[Given records Boundary: Start]

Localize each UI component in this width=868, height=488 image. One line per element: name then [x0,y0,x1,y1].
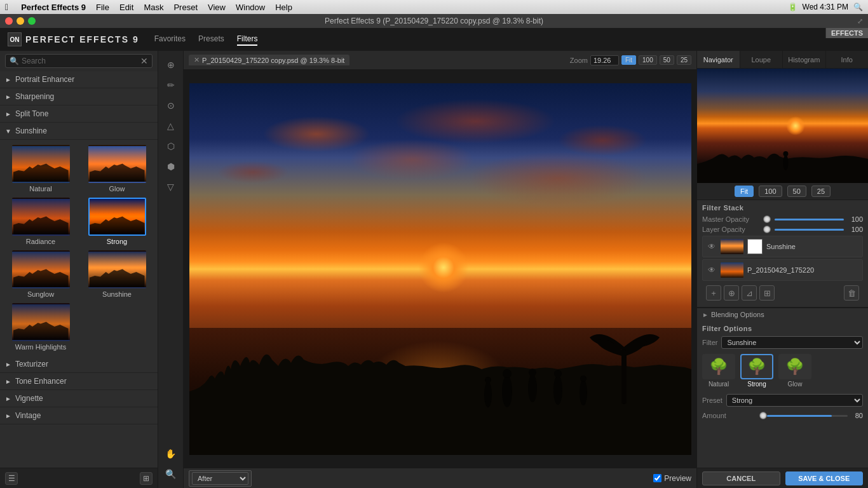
layer-base[interactable]: 👁 P_20150429_175220 [702,259,863,281]
nav-zoom-25[interactable]: 25 [811,186,831,197]
expand-icon[interactable]: ⤢ [857,17,863,25]
filter-thumb-natural[interactable]: 🌳 Natural [702,354,735,388]
menu-edit[interactable]: Edit [119,3,133,12]
canvas-tab[interactable]: ✕ P_20150429_175220 copy.psd @ 19.3% 8-b… [189,55,349,65]
nav-tab-info[interactable]: Info [826,51,869,68]
category-texturizer-header[interactable]: Texturizer [0,356,158,373]
category-sharpening-header[interactable]: Sharpening [0,88,158,105]
maximize-button[interactable] [28,17,36,25]
nav-zoom-50[interactable]: 50 [787,186,806,197]
menu-help[interactable]: Help [275,3,292,12]
category-vintage-header[interactable]: Vintage [0,407,158,424]
preview-label[interactable]: Preview [664,474,691,483]
layer-sunshine[interactable]: 👁 Sunshine [702,236,863,257]
blending-options-row[interactable]: ► Blending Options [697,308,868,321]
search-icon[interactable]: 🔍 [853,3,863,11]
layer-sunshine-thumb [721,239,743,254]
preview-checkbox[interactable] [653,474,661,482]
hand-tool-button[interactable]: ✋ [162,445,180,463]
tab-filters[interactable]: Filters [237,33,258,46]
menu-mask[interactable]: Mask [144,3,163,12]
menu-window[interactable]: Window [236,3,265,12]
tab-favorites[interactable]: Favorites [154,33,186,46]
nav-tab-navigator[interactable]: Navigator [697,51,740,68]
svg-point-12 [783,151,788,156]
category-tone-enhancer-header[interactable]: Tone Enhancer [0,373,158,390]
svg-point-4 [484,382,492,407]
category-sunshine-header[interactable]: Sunshine [0,123,158,140]
preset-warm-highlights[interactable]: Warm Highlights [5,303,76,351]
category-vignette-header[interactable]: Vignette [0,390,158,407]
menu-file[interactable]: File [96,3,109,12]
add-layer-button[interactable]: + [706,285,721,301]
cancel-button[interactable]: CANCEL [702,471,780,485]
logo-text: PERFECT EFFECTS 9 [25,34,139,44]
menu-view[interactable]: View [208,3,226,12]
preset-natural[interactable]: Natural [5,145,76,193]
nav-tab-loupe[interactable]: Loupe [740,51,783,68]
app-menu-name[interactable]: Perfect Effects 9 [21,3,86,12]
brush-tool-button[interactable]: ✏ [162,76,180,94]
amount-dot[interactable] [759,412,767,419]
sidebar-grid-view-button[interactable]: ⊞ [140,472,153,485]
preset-strong[interactable]: Strong [81,198,153,245]
master-opacity-track[interactable] [775,219,844,220]
nav-zoom-fit[interactable]: Fit [735,186,754,197]
preset-sunglow[interactable]: Sunglow [5,250,76,298]
zoom-25-button[interactable]: 25 [677,55,691,65]
menu-preset[interactable]: Preset [173,3,198,12]
view-select-dropdown[interactable]: After Before Before/After [192,472,248,485]
preview-check: Preview [653,474,691,483]
filter-select-dropdown[interactable]: Sunshine Glow Natural [721,336,863,349]
zoom-fit-button[interactable]: Fit [621,55,636,65]
category-portrait-header[interactable]: Portrait Enhancer [0,71,158,88]
lasso-tool-button[interactable]: ⊙ [162,97,180,114]
copy-layer-button[interactable]: ⊕ [724,285,739,301]
master-opacity-row: Master Opacity 100 [702,215,863,223]
layer-visibility-icon[interactable]: 👁 [707,241,717,252]
sidebar-list-view-button[interactable]: ☰ [5,472,18,485]
category-texturizer: Texturizer [0,356,158,373]
delete-layer-button[interactable]: 🗑 [844,285,859,301]
preset-sunshine[interactable]: Sunshine [81,250,153,298]
preset-radiance[interactable]: Radiance [5,198,76,245]
search-input[interactable] [22,57,138,65]
filter-options-title: Filter Options [702,325,863,332]
zoom-value-input[interactable] [590,55,619,65]
nav-zoom-100[interactable]: 100 [759,186,782,197]
panel-nav: Navigator Loupe Histogram Info [697,51,868,69]
category-split-tone-header[interactable]: Split Tone [0,105,158,123]
preset-select-dropdown[interactable]: Strong Natural Glow [726,394,863,407]
search-clear-button[interactable]: ✕ [140,56,148,66]
canvas-close-icon[interactable]: ✕ [194,56,200,64]
layer-base-thumb-img [721,262,743,278]
layer-opacity-dot[interactable] [763,226,771,233]
transform-tool-button[interactable]: △ [162,117,180,135]
selection-tool-button[interactable]: ⊕ [162,56,180,74]
master-opacity-dot[interactable] [763,215,771,223]
save-close-button[interactable]: SAVE & CLOSE [785,471,864,485]
amount-track[interactable] [767,415,848,417]
paint-bucket-button[interactable]: ⬢ [162,158,180,175]
preset-glow[interactable]: Glow [81,145,153,193]
filter-thumb-glow[interactable]: 🌳 Glow [778,354,811,388]
apple-menu[interactable]:  [5,2,8,12]
tab-presets[interactable]: Presets [198,33,224,46]
minimize-button[interactable] [17,17,24,25]
canvas-image[interactable] [184,70,696,468]
eraser-tool-button[interactable]: ⬡ [162,137,180,155]
nav-tab-histogram[interactable]: Histogram [783,51,826,68]
app-header: ON PERFECT EFFECTS 9 Favorites Presets F… [0,28,868,51]
zoom-50-button[interactable]: 50 [660,55,674,65]
zoom-tool-button[interactable]: 🔍 [162,465,180,483]
mask-layer-button[interactable]: ⊿ [742,285,757,301]
filter-thumb-strong[interactable]: 🌳 Strong [740,354,773,388]
nav-preview-image [697,69,868,183]
blend-mask-button[interactable]: ⊞ [759,285,775,301]
zoom-100-button[interactable]: 100 [639,55,657,65]
amount-label: Amount [702,412,759,419]
layer-opacity-track[interactable] [775,229,844,231]
close-button[interactable] [5,17,13,25]
gradient-tool-button[interactable]: ▽ [162,178,180,196]
layer-base-visibility-icon[interactable]: 👁 [707,265,717,275]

[Given records Boundary: End]

Return every line in the records that includes the string "Loupe".

nav-tab-loupe[interactable]: Loupe [740,51,783,68]
panel-nav: Navigator Loupe Histogram Info [697,51,868,69]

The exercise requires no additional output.